67. We consider the Trust’s acknowledgement and apology in November 2024 will have provided Mr H with some reassurance and relief that it had recognised it should not have asked his GP to prescribe the mood stabiliser. The Trust has told us Mr H has had a further assessment with a consultant in February 2025, during which he discussed the consultant prescribing him a mood stabiliser again. Although the outcome was not to prescribe and to continue with CMHT support, we consider Mr H’s earlier impact of confusion, distress and frustration from the Trust’s miscommunication will have been resolved through this further discussion.

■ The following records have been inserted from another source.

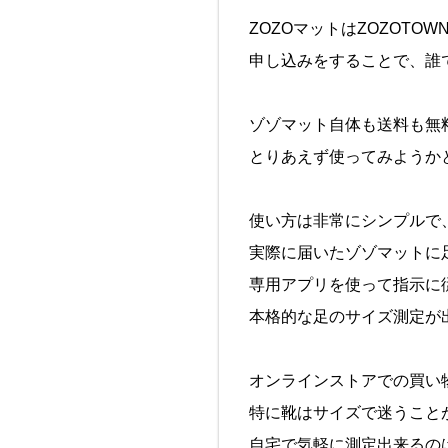
ZOZOマットはZOZOTO
申し込みをすることで、誰
ゾゾマット自体も送料も無
とりあえず使ってみようか
使い方は非常にシンプルで
実際に届いたゾゾマットに
専用アプリを使って指示に
本格的な足のサイズ測定が
オンラインストアでの買い
特に靴はサイズで迷うこと
自宅で気軽に測定出来るの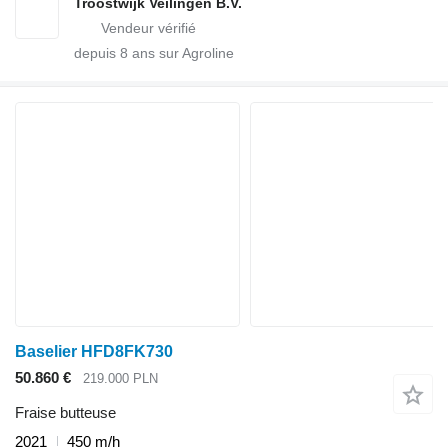
Troostwijk Veilingen B.V.
depuis
8
ans sur Agroline
Baselier HFD8FK730
50.860 €
219.000 PLN
Fraise butteuse
2021
450 m/h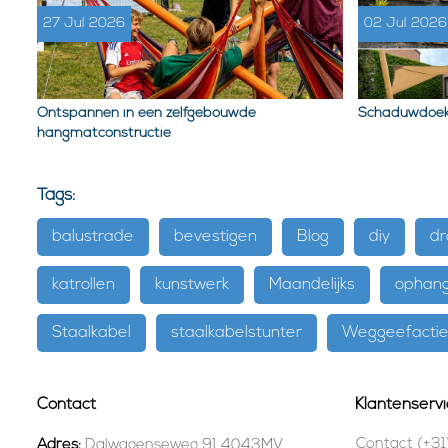
27 Jul 2026
02 Jul 2026
Ontspannen in een zelfgebouwde
Schaduwdoek
hangmatconstructie
Tags:
balustrade
bevestigen
Blog
diy
dr
katrollen
kunstwerk
Maandelijks
ophan
Staalkabel
staalkabelstunter
Weggeefacti
Contact
Klantenservi
Contact (+31
Adres:
Dalwagenseweg 91 4043MV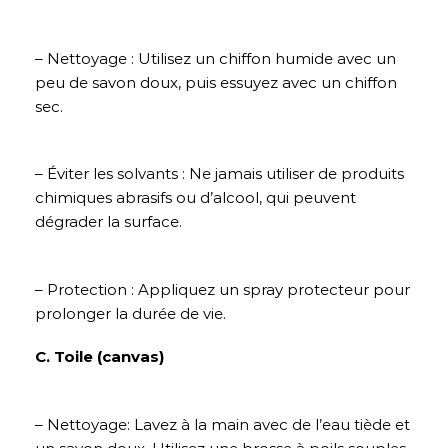
– Nettoyage : Utilisez un chiffon humide avec un
peu de savon doux, puis essuyez avec un chiffon
sec.
– Éviter les solvants : Ne jamais utiliser de produits
chimiques abrasifs ou d’alcool, qui peuvent
dégrader la surface.
– Protection : Appliquez un spray protecteur pour
prolonger la durée de vie.
C. Toile (canvas)
– Nettoyage: Lavez à la main avec de l’eau tiède et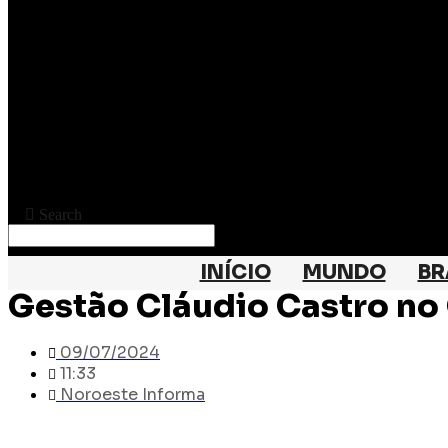
Search
INÍCIO
MUNDO
BR
Gestão Cláudio Castro no
09/07/2024
11:33
Noroeste Informa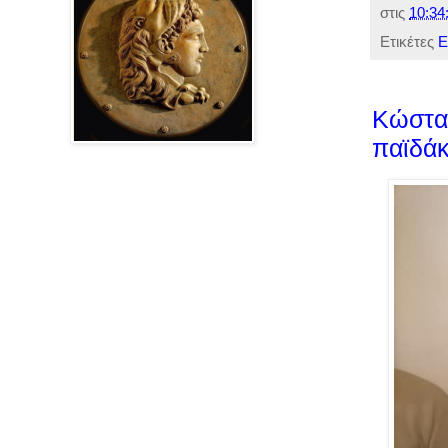
στις
10:34
Ετικέτες
Ε
Κώστας
παϊδάκ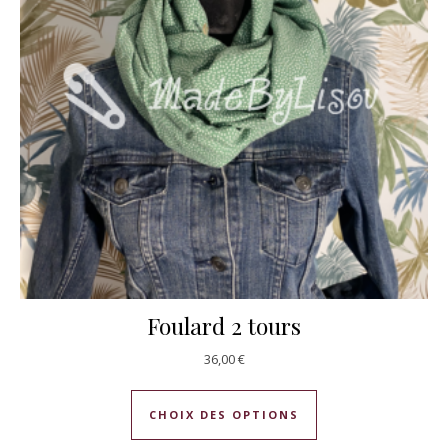
Foulard 2 tours
36,00
€
Ce produit a plusie
CHOIX DES OPTIONS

68. The Trust has acknowledged and apologised for not following policy and has taken learning from Mr H’s complaint. It has now offered a financial remedy, which is in line with our severity of injustice scale for the distress Mr H told us about. This is in line with all the outcomes Mr H wants by bringing his complaint to us.
69. We are satisfied the Trust has now taken (or agreed to take) appropriate action to resolve this part of Mr H’s complaint. Therefore, we will not be taking any further action.
70. We would like to thank Mr H for bringing his complaint to us.